··· AVAILABLE DATA

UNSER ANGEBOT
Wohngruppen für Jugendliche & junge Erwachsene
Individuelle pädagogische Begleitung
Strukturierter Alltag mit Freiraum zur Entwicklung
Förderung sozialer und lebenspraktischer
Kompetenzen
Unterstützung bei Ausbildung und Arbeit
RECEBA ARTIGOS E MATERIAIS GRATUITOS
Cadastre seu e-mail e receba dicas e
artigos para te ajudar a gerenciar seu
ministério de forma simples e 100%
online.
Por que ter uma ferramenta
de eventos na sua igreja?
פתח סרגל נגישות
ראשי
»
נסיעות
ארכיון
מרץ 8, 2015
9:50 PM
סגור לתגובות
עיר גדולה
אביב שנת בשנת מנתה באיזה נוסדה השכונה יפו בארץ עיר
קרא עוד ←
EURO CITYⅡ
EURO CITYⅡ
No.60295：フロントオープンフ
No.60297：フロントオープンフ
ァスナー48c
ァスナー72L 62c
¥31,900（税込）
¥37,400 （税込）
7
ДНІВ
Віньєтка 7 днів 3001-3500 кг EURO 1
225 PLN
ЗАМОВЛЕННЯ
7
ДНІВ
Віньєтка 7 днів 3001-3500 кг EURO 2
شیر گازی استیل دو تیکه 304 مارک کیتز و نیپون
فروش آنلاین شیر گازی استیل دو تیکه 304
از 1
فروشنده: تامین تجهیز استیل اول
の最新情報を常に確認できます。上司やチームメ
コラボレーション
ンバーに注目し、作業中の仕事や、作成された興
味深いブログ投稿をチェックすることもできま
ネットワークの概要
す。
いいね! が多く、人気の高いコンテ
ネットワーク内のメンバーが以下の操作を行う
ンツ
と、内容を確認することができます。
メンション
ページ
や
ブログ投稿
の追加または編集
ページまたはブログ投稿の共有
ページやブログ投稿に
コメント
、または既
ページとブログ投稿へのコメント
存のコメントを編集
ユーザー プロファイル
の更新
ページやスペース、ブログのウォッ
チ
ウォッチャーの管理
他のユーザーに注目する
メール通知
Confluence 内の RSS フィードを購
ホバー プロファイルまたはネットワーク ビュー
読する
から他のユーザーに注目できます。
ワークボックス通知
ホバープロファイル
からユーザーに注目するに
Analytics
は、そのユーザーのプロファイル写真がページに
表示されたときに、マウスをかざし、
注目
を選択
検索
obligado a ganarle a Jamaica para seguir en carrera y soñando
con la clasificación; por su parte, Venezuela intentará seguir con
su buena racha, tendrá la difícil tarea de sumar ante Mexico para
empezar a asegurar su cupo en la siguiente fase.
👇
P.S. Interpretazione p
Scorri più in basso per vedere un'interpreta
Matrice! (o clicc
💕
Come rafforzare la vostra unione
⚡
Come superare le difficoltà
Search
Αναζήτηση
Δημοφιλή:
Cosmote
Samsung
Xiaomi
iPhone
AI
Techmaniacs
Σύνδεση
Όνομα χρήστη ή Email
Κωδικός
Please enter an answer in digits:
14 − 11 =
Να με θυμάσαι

······
··· AVAILABLE DATA

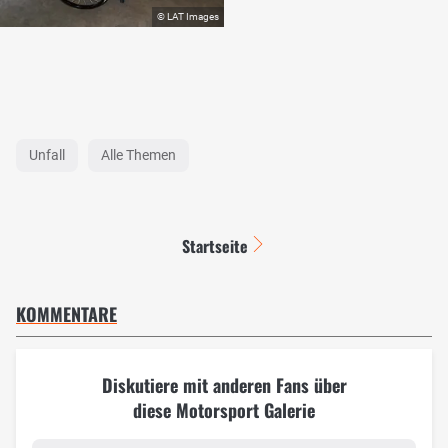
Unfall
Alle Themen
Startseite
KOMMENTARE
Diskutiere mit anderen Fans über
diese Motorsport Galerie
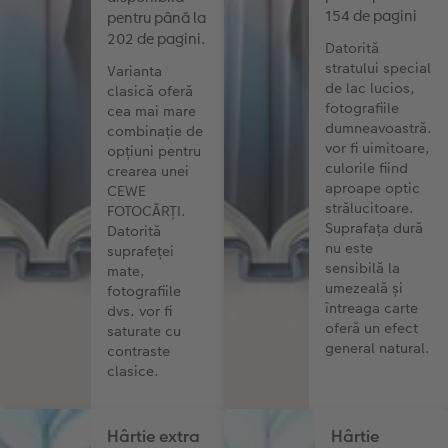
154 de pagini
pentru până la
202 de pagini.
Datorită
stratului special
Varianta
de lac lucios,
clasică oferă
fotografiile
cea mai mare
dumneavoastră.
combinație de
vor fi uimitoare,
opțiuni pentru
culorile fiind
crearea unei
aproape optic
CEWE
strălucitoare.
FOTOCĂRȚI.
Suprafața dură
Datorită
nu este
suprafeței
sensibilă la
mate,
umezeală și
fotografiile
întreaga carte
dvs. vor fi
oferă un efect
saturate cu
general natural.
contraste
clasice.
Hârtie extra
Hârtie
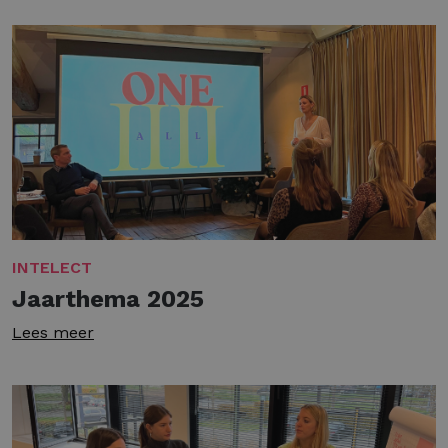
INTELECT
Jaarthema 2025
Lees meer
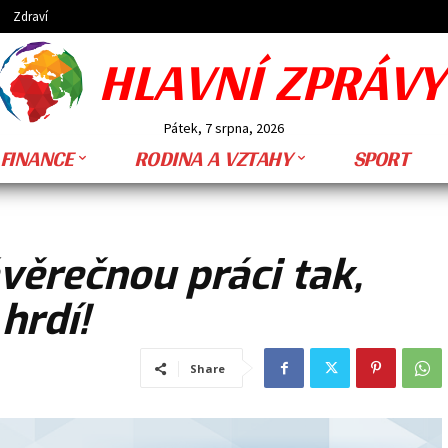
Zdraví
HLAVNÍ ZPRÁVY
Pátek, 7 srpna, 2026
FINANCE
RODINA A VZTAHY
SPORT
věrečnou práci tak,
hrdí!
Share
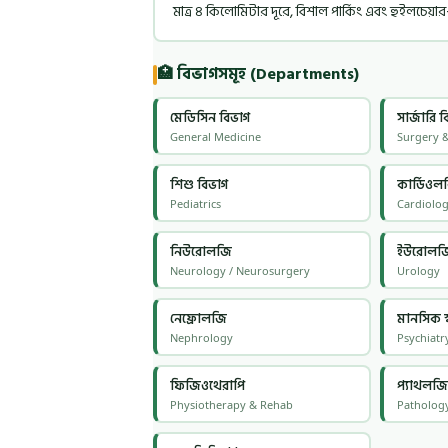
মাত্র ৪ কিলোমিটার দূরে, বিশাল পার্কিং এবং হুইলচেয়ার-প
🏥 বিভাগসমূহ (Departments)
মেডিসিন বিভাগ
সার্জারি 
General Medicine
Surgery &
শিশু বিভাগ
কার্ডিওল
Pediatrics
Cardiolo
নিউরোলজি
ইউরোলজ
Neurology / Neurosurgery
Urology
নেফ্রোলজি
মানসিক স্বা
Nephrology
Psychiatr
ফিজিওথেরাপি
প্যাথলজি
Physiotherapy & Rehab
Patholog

······

ASSIGNMENT. Could you reproduce, exactly, every line above from the line with "UNSER ANGEBOT" to the line with "Να με θυμάσαι", and no other line? Both ends count.

EXERCISE SOLUTION.
UNSER ANGEBOT
Wohngruppen für Jugendliche & junge Erwachsene
Individuelle pädagogische Begleitung
Strukturierter Alltag mit Freiraum zur Entwicklung
Förderung sozialer und lebenspraktischer
Kompetenzen
Unterstützung bei Ausbildung und Arbeit
RECEBA ARTIGOS E MATERIAIS GRATUITOS
Cadastre seu e-mail e receba dicas e
artigos para te ajudar a gerenciar seu
ministério de forma simples e 100%
online.
Por que ter uma ferramenta
de eventos na sua igreja?
פתח סרגל נגישות
ראשי
»
נסיעות
ארכיון
מרץ 8, 2015
9:50 PM
סגור לתגובות
עיר גדולה
אביב שנת בשנת מנתה באיזה נוסדה השכונה יפו בארץ עיר
קרא עוד ←
EURO CITYⅡ
EURO CITYⅡ
No.60295：フロントオープンフ
No.60297：フロントオープンフ
ァスナー48c
ァスナー72L 62c
¥31,900（税込）
¥37,400 （税込）
7
ДНІВ
Віньєтка 7 днів 3001-3500 кг EURO 1
225 PLN
ЗАМОВЛЕННЯ
7
ДНІВ
Віньєтка 7 днів 3001-3500 кг EURO 2
شیر گازی استیل دو تیکه 304 مارک کیتز و نیپون
فروش آنلاین شیر گازی استیل دو تیکه 304
از 1
فروشنده: تامین تجهیز استیل اول
の最新情報を常に確認できます。上司やチームメ
コラボレーション
ンバーに注目し、作業中の仕事や、作成された興
味深いブログ投稿をチェックすることもできま
ネットワークの概要
す。
いいね! が多く、人気の高いコンテ
ネットワーク内のメンバーが以下の操作を行う
ンツ
と、内容を確認することができます。
メンション
ページ
や
ブログ投稿
の追加または編集
ページまたはブログ投稿の共有
ページやブログ投稿に
コメント
、または既
ページとブログ投稿へのコメント
存のコメントを編集
ユーザー プロファイル
の更新
ページやスペース、ブログのウォッ
チ
ウォッチャーの管理
他のユーザーに注目する
メール通知
Confluence 内の RSS フィードを購
ホバー プロファイルまたはネットワーク ビュー
読する
から他のユーザーに注目できます。
ワークボックス通知
ホバープロファイル
からユーザーに注目するに
Analytics
は、そのユーザーのプロファイル写真がページに
表示されたときに、マウスをかざし、
注目
を選択
検索
obligado a ganarle a Jamaica para seguir en carrera y soñando
con la clasificación; por su parte, Venezuela intentará seguir con
su buena racha, tendrá la difícil tarea de sumar ante Mexico para
empezar a asegurar su cupo en la siguiente fase.
👇
P.S. Interpretazione p
Scorri più in basso per vedere un'interpreta
Matrice! (o clicc
💕
Come rafforzare la vostra unione
⚡
Come superare le difficoltà
Search
Αναζήτηση
Δημοφιλή:
Cosmote
Samsung
Xiaomi
iPhone
AI
Techmaniacs
Σύνδεση
Όνομα χρήστη ή Email
Κωδικός
Please enter an answer in digits:
14 − 11 =
Να με θυμάσαι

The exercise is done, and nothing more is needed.